Analysis of the phosphorylation levels of ERK1/2 and Akt after cotransfection of EGFR and caveolin-3 constructs in HEK293 cells. HEK293 cells were transiently cotransfected with the wild-type-caveolin-3 construct and an EGFR construct, or EGFR and the constructs carrying the point mutations R26Q, P28L, or GFP as a negative control. Five hours after transfection, cells were prestarved overnight and then stimulated with 50 ng/ml EGF for ten minutes.
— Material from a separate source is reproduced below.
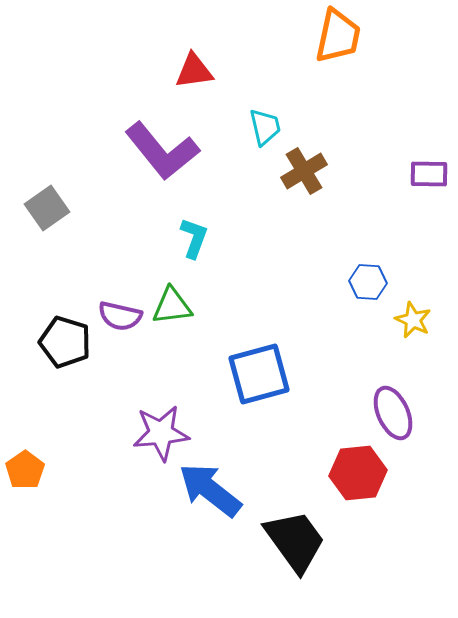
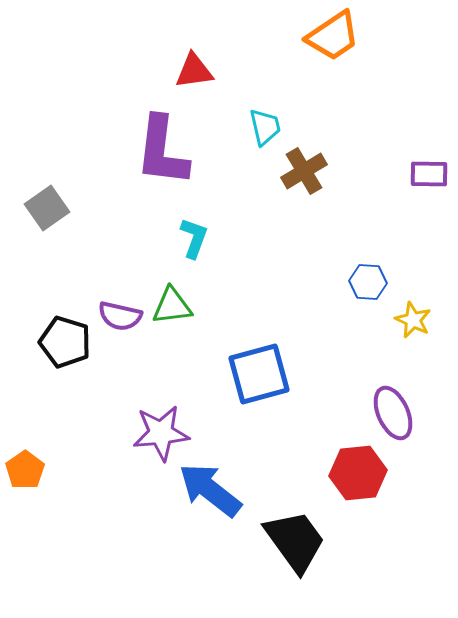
orange trapezoid: moved 5 px left; rotated 44 degrees clockwise
purple L-shape: rotated 46 degrees clockwise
Immunoblotting of same amounts of protein lysates by using antibodies against phosphorylated ERK1/2 (pERK1/2) and phosphorylated Akt (pAkt) revealed that transfection of both R26Q and P28L did not lead to major alterations. IB, immunoblot.

Figure 10

Surface biotinylation assay of HEK293 cells cotransfected with EGFR and either wild-type-caveolin-3 (wt-caveolin-3) or the mutants. HEK293 cells were transiently transfected with the EGFR-construct and either with the wild-type-caveolin-3 protein or the constructs carrying the mutation R26Q or P28L (or GFP as a mock-transfected negative control). The transfected cells were prestarved overnight and stimulated with 100 ng/ml EGF for ten minutes. After stimulation, a surface biotinylation assay was performed to investigate if the mutations in caveolin-3 influence the amount of surface EGFR levels. Western blot analysis revealed that slightly lower levels of EGFR are present at the plasma membrane of EGF-stimulated HEK293 cells expressing caveolin-3 R26Q than in cells expressing the wild-type-construct. SB, surface biotinylation; SL, straight lysate; IB, immunoblot.